==== DATASET RECORDS ====

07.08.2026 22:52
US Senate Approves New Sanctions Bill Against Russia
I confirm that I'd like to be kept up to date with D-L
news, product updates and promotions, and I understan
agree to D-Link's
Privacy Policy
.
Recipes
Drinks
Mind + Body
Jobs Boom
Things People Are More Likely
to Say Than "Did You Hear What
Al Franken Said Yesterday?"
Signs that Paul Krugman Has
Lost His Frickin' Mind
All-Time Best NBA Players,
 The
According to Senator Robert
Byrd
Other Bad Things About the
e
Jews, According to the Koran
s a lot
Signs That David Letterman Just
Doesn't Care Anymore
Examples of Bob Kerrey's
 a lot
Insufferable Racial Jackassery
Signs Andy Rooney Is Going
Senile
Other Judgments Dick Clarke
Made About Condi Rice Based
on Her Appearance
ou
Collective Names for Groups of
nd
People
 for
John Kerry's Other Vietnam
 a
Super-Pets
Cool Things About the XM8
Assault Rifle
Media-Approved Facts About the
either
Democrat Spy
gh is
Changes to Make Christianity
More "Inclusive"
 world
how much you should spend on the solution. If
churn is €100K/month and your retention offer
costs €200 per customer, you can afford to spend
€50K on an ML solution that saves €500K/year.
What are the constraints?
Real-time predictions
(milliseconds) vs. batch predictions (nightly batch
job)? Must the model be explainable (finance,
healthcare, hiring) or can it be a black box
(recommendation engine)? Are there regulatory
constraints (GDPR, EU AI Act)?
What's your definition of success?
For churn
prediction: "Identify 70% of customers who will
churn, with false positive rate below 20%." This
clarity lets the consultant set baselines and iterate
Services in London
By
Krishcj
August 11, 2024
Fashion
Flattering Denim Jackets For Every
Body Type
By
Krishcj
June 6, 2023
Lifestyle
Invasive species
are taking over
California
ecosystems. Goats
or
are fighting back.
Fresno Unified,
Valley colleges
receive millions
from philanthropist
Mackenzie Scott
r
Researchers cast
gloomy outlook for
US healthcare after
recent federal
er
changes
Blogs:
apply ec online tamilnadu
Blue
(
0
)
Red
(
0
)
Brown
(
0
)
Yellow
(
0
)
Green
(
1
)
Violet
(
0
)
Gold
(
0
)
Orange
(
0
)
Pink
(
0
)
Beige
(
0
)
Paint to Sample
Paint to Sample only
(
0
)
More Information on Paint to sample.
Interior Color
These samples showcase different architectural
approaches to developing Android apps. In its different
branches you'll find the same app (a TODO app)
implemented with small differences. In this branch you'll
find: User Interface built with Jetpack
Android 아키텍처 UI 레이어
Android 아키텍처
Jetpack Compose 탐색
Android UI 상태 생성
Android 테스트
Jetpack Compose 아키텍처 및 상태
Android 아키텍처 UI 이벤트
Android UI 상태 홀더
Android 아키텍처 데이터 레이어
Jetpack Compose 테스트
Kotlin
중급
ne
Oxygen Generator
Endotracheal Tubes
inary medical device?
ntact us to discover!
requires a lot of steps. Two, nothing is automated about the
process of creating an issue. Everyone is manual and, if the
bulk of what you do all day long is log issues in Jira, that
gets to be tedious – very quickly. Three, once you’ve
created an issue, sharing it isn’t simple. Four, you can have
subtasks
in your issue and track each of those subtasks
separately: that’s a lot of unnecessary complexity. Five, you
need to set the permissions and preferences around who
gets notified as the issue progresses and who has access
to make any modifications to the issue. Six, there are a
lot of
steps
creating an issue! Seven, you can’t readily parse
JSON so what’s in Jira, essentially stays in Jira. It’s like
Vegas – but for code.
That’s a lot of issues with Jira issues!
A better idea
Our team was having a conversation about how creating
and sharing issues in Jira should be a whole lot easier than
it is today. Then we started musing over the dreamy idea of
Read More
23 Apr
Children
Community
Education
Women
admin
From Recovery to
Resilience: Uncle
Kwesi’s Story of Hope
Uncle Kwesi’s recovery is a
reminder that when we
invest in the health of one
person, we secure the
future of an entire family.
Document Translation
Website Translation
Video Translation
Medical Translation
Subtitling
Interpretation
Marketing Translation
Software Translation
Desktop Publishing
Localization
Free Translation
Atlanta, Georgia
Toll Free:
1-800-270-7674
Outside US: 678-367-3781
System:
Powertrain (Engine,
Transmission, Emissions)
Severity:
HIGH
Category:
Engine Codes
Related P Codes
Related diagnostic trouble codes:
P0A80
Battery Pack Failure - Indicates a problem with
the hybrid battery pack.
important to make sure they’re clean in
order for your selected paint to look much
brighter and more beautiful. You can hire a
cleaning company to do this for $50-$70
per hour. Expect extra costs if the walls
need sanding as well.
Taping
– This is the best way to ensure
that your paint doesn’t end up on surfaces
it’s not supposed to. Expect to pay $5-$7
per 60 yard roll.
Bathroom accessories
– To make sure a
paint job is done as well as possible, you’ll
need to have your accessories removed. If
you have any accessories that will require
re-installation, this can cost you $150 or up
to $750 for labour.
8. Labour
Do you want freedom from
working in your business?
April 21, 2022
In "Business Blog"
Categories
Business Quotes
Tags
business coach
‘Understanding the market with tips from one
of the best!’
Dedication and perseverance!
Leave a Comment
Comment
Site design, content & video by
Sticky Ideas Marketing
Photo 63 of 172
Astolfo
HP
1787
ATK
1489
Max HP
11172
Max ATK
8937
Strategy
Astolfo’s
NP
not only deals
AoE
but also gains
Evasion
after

====

Return exactly the lines from the beginning of the data above through the one containing "customers who will", please. Include both end lines and add nothing else.

TASK OUTPUT:
07.08.2026 22:52
US Senate Approves New Sanctions Bill Against Russia
I confirm that I'd like to be kept up to date with D-L
news, product updates and promotions, and I understan
agree to D-Link's
Privacy Policy
.
Recipes
Drinks
Mind + Body
Jobs Boom
Things People Are More Likely
to Say Than "Did You Hear What
Al Franken Said Yesterday?"
Signs that Paul Krugman Has
Lost His Frickin' Mind
All-Time Best NBA Players,
 The
According to Senator Robert
Byrd
Other Bad Things About the
e
Jews, According to the Koran
s a lot
Signs That David Letterman Just
Doesn't Care Anymore
Examples of Bob Kerrey's
 a lot
Insufferable Racial Jackassery
Signs Andy Rooney Is Going
Senile
Other Judgments Dick Clarke
Made About Condi Rice Based
on Her Appearance
ou
Collective Names for Groups of
nd
People
 for
John Kerry's Other Vietnam
 a
Super-Pets
Cool Things About the XM8
Assault Rifle
Media-Approved Facts About the
either
Democrat Spy
gh is
Changes to Make Christianity
More "Inclusive"
 world
how much you should spend on the solution. If
churn is €100K/month and your retention offer
costs €200 per customer, you can afford to spend
€50K on an ML solution that saves €500K/year.
What are the constraints?
Real-time predictions
(milliseconds) vs. batch predictions (nightly batch
job)? Must the model be explainable (finance,
healthcare, hiring) or can it be a black box
(recommendation engine)? Are there regulatory
constraints (GDPR, EU AI Act)?
What's your definition of success?
For churn
prediction: "Identify 70% of customers who will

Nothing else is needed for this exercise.